森田:そうですね。アジア圏のアーティストを呼びたいと思ったのも、同じ理由からです。僕らは日本に住んでいて、「海外の音楽」といえば欧米の音楽に偏重しているのはおかしいんじゃないか? という気持ちが前々からあったんです。韓国はもちろん、タイやベトナムなど、他のアジア圏にも素晴らしいアーティストはたくさんいます。
フェスだけじゃなく、これからMixcloudで始める「Radio FFKT」でも、アジアのアーティストをできるだけ紹介していきたいと思っています。たとえばベトナム人DJの音源を聴きに「FFKT Radio」のサイトをベトナムの人が開くと、今津さんの作品が背景に使われていて、その絵がベトナムの音楽ファンの目に留まる。本来出会うはずじゃなかった人たちが、『FFKT』を起点として出会っていく。そういうのがなんだか、ロマンティックというか(笑)、やっていて嬉しいなと思える瞬間なんですよね。
自分がお客さんの立場だったときに、どういうフェスだと居心地よく感じるかを想像して、愚直にやるしかない。
—『TAICOCLUB』を発足した当初は、森田さんの描くロマンが実現できていたといえますか? もともとは森田さんが25歳のときに、友人と3人で始めたそうですね。
森田:当時、僕らが好きで遊びに行くフェスというと『METAMORPHOSE』くらいで、あとはレイヴサイズの200~300人規模のものしかなかったんです。「もっとフェスに行きたいよね」「多分、みんなそう思ってるよね」「じゃあ作っちゃえ」みたいな、割と軽いノリで。今考えるとちょっと恐ろしいですけどね(笑)。
その前にも僕は、代官山UNITなどで海外のアーティストを呼んでイベントを主催したことがあったんです。なので海外のエージェントとも付き合いがあったし、若干のノウハウはあって。もちろん、有名なアーティストを何組もまとめて呼ぶなんてことは初めての経験でしたけど。

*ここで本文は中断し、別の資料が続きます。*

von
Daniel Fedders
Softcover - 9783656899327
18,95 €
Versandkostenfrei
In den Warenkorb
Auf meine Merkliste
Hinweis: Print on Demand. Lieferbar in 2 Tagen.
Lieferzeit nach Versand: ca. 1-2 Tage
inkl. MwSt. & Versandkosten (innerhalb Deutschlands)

—ラインナップに関しては、当時、どういう理想を持っていたのでしょう?
森田:その頃から「垣根を超える」みたいなことは意識していたと思います。たとえばクボタタケシさんのDJなんて本当に垣根もなにもないし、最後にはとてもハッピーな気分になれる。DJって、この曲とこの曲を繋げて、こういう流れを作って世界観を提示する……ということをしているわけじゃないですか。僕はそれを、フェスのタイムテーブルで作ってみたんだと思います。レコードとレコードではなく、「アーティストとアーティストをどう繋げて、どんな世界観を見せるか?」という感じでしょうか。
—それこそが、他のフェスでは出せない「森田さんのテイスト」であったと。
森田:そう思います。自分のいいところも悪いところも、能力の限界もすべて出ていたと思うんです。人の曲を使ってDJが自分の世界観を描くように。そこがイベント主催の醍醐味といえるかもしれないですね。

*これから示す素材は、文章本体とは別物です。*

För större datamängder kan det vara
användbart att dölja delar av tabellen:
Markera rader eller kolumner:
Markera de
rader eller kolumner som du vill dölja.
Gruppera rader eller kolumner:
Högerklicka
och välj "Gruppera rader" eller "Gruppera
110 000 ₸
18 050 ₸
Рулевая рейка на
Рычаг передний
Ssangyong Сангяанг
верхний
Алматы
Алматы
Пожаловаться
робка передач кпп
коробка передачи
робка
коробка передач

—ラインナップ以外での「『TAICOCUB』らしさ」は、どういうところにあったといえますか?
森田:まずはフェスやレイヴのハードルを下げて、みんながもっと気軽に楽しめるカジュアルなフェスにしたいという気持ちがありました。それから、制限もできる限りしたくなかった。飲食物を入口で没収するとか、そういうことも一切しない。持ち込みを許すと、会場内での売上に響いてしまうんですけど、そこはあえて頑張りました。
あと、最初の頃は「業界関係者へのゲスト(無料招待)は絶対に出さない」と決めていましたね。自分がお客さんの立場だったときに、どういうフェスだと居心地よく感じるかを想像して、そこに向けて愚直にやるしかないと思っていたんです。

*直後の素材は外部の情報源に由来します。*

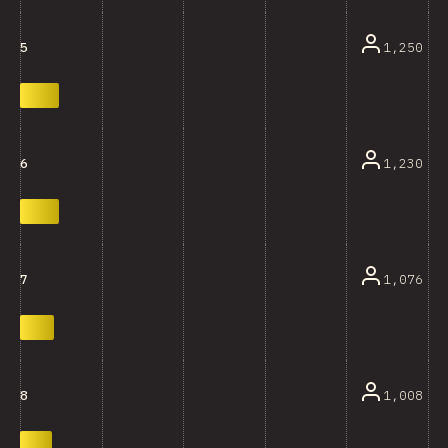
1,250
5
1,230
6
1,076
7
1,008
8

—会場である「こだまの森」はどのように決まったのですか?
森田:駐車場があって、平面で広い土地があり、しかも緑の多い環境となると、やはりスキー場やキャンプ場になるんですよね。よさそうなロケーションを見つけては、片っ端から電話をしていきました。100軒近く連絡した記憶がありますが、13年も前なので忘れました(笑)。
音楽フェスって、新しい文化かもしれないけど、昔からあった祭りと地続きなのだと考えているんです。
—13年前に一から『TAICOCLUB』を立ち上げたときと、今回『FFKT』を立ち上げるときとでは、初心に戻るような部分もあれば、コンセプトが違うところもあるといえそうですね。
森田:そうですね。ただ、初心に返る部分が大きい気がします。コンセプトが違うというよりも、自分自身のコアの部分は変わらないけど、年齢も重ねていますし、環境の変化にもあわせてやり方を変えるという感じでしょうか。
垣根を超えることを意識していたと言いましたが、『TAICOCLUB』でしかできなかったことは「この手の音楽が好きな人たちが集まる」という空間を作ることではなかったなと。もちろん僕はそういうイベントも好きでよく行きます。でも、自分にしかできないことはなにかを考えると、やっぱりなにかセッションのような、偶然の出会いのようなものがほしいなと思ったんです。異なる人々が偶然、異なる音楽や、日常とは異なる瞬間に、意図せず出会ってしまうような。『FFKT』も、そういう偶然の機会がたくさん起きる場にしたいですね。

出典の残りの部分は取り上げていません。